KRAMER HORTON
Damian Dovarganes  /  AP
Vicki Kramer, of the California Department of Health Services, right, and Dr. Mark Horton, of the Orange County Health Services, announce July 22 that an Orange County man died from the West Nile Virus, becoming the first human fatality in California.
updated 7/23/2004 12:18:53 PM ET 2004-07-23T16:18:53

A 57-year-old man died from the mosquito-borne West Nile virus, becoming California’s first human fatality from the illness since it arrived in the state last year, officials said.

The man died June 24 and is believed to have contracted the virus in Orange County where he lived, Robert Miller, a spokesman for the California Department of Health Services, said Thursday.

The cause of death was confirmed Wednesday. He was admitted to a hospital June 17 with symptoms of encephalitis.

The man had a number of risk factors for developing serious complications from West Nile, including a number of long-term health conditions that may have weakened his immune system, said county health officer Dr. Mark Horton.

There have now been 35 human cases of West Nile statewide this year.

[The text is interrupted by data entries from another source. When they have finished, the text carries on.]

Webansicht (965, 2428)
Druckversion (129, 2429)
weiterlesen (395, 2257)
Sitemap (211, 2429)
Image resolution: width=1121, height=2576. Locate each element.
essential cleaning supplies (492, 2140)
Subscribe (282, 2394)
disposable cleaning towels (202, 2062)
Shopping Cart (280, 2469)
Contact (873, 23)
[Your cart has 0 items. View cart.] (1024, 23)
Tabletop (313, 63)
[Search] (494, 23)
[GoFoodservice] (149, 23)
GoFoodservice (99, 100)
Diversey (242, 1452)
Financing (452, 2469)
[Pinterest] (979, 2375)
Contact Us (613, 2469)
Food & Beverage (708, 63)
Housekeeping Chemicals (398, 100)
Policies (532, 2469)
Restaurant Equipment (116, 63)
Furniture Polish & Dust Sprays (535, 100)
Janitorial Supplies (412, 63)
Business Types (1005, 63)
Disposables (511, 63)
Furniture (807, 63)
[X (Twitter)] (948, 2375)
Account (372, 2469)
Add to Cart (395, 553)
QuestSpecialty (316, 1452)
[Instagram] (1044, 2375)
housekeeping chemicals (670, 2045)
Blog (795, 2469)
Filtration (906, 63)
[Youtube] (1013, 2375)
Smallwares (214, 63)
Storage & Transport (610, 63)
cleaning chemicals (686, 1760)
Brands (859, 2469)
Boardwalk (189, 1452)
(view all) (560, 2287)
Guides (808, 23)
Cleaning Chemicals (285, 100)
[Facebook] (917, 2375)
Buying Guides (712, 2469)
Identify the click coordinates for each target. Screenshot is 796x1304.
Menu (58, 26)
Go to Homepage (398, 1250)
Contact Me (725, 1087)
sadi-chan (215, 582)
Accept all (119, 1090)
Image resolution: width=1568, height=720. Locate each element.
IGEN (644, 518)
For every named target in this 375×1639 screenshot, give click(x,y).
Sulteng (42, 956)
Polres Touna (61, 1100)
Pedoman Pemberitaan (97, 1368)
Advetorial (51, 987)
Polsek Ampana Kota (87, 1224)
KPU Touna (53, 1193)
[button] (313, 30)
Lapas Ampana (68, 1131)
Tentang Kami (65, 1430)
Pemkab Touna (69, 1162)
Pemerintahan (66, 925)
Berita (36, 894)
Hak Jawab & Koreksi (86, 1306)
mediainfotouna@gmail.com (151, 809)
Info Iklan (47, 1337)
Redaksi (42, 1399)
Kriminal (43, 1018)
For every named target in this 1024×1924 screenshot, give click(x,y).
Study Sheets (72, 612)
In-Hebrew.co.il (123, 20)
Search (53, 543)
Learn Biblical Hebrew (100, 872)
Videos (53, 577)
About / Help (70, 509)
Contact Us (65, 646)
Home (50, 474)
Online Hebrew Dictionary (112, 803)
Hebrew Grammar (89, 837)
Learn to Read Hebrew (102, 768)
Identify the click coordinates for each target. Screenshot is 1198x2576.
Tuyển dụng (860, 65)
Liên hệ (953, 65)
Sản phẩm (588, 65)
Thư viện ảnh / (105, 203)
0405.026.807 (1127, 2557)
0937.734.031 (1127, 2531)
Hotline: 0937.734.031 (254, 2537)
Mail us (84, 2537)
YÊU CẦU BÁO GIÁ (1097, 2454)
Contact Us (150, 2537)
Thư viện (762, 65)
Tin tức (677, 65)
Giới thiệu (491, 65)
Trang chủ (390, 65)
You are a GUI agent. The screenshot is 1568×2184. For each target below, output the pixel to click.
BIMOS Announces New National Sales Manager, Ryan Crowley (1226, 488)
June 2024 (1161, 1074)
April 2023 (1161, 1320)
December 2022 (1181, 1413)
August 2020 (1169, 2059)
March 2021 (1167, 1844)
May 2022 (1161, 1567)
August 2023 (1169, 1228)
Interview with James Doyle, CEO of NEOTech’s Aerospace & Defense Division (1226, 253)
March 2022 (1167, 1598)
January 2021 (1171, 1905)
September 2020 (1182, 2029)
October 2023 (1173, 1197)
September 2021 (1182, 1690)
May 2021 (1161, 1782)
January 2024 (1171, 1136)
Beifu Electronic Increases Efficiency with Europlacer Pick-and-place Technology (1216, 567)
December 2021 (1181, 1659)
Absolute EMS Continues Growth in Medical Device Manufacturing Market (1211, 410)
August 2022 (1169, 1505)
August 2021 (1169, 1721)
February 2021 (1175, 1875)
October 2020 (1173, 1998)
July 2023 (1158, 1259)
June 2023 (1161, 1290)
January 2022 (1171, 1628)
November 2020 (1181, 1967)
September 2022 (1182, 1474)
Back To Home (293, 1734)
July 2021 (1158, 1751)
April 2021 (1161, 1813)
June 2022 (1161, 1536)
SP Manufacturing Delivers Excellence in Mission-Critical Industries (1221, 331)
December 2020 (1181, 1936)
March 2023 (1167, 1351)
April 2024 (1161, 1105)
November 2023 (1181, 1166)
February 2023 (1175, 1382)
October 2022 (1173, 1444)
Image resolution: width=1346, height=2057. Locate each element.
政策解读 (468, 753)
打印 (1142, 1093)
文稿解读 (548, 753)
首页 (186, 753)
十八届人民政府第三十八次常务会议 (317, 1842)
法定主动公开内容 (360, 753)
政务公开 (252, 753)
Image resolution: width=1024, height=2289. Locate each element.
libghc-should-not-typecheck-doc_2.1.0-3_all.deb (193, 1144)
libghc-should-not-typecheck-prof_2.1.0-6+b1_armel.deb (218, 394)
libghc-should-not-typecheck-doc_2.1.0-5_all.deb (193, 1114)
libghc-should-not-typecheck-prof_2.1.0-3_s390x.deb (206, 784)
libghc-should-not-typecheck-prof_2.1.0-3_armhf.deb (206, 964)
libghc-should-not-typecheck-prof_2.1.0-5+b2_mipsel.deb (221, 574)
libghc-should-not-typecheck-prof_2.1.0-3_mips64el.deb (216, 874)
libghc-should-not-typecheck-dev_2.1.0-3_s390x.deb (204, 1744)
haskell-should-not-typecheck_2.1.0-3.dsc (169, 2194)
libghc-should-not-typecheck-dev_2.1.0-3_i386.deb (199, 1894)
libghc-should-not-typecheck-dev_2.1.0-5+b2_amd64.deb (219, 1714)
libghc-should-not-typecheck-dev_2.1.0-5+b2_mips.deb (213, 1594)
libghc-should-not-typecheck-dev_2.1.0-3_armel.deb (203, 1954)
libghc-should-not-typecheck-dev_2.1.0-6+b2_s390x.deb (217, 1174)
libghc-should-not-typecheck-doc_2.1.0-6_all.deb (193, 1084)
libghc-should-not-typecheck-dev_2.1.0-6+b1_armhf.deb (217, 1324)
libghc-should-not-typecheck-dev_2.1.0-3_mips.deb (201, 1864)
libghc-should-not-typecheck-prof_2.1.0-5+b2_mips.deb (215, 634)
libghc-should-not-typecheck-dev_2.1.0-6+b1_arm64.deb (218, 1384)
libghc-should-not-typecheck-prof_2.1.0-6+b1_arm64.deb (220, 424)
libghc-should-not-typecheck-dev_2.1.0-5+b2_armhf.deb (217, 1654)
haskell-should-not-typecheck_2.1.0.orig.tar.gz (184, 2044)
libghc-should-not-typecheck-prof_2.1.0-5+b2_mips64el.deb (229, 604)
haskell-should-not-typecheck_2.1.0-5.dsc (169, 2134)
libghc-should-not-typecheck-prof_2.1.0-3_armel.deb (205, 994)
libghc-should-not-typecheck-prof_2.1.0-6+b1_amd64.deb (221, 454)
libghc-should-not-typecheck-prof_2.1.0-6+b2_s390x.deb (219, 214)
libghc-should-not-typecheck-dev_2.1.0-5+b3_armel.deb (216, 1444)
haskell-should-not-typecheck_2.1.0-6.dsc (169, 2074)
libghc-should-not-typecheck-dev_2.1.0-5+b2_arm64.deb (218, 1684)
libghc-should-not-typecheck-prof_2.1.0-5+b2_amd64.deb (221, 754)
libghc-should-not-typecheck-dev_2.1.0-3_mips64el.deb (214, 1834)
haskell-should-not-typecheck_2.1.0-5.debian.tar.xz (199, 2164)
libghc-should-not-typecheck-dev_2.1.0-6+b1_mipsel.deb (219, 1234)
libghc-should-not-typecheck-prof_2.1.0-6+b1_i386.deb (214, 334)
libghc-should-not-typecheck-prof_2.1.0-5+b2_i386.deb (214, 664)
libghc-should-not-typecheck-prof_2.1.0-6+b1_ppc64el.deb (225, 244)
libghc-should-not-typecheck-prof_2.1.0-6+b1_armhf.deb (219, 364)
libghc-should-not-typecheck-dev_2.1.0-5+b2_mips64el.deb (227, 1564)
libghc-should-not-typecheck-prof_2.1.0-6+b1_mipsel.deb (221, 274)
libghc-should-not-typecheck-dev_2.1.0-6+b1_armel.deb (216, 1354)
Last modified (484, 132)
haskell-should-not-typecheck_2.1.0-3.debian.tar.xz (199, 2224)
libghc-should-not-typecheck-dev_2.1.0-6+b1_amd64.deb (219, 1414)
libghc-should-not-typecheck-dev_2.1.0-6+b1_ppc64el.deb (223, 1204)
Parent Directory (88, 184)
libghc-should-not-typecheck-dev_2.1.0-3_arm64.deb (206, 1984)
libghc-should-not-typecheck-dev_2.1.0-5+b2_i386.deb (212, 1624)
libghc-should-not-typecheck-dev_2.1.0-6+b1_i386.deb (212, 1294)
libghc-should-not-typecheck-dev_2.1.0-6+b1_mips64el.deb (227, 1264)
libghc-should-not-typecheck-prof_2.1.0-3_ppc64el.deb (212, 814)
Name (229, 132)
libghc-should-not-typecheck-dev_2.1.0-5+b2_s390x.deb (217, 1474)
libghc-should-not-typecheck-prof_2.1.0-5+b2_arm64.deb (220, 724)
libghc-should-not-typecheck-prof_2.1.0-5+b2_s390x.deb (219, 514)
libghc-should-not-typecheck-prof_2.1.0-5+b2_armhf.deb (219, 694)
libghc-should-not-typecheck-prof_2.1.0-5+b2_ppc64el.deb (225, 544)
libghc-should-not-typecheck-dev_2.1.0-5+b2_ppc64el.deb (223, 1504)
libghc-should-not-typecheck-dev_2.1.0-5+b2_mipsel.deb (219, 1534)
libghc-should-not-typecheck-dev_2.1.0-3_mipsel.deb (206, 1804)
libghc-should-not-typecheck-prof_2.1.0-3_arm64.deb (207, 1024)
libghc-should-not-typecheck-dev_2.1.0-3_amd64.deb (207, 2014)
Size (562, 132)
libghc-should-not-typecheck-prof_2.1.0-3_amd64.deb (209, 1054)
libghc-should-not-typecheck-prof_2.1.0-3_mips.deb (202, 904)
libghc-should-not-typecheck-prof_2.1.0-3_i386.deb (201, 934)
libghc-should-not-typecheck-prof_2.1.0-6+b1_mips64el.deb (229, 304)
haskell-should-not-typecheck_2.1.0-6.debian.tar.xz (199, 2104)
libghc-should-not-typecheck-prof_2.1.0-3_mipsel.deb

“We’re in for a significant West Nile season in California,” said state public health officer Dr. Richard Jackson. “I would be surprised if this is the last death we have in the state.”

The disease has sickened nearly 200 people across the nation so far this year, according to the federal Centers for Disease Control and Prevention. The CDC has reported four other deaths from the disease so far this year — two in Arizona and one each in Texas and Iowa.

Many people who come down with West Nile are unaffected, but others show flu-like symptoms. Less than 1 percent get very seriously ill with conditions such as meningitis or encephalitis.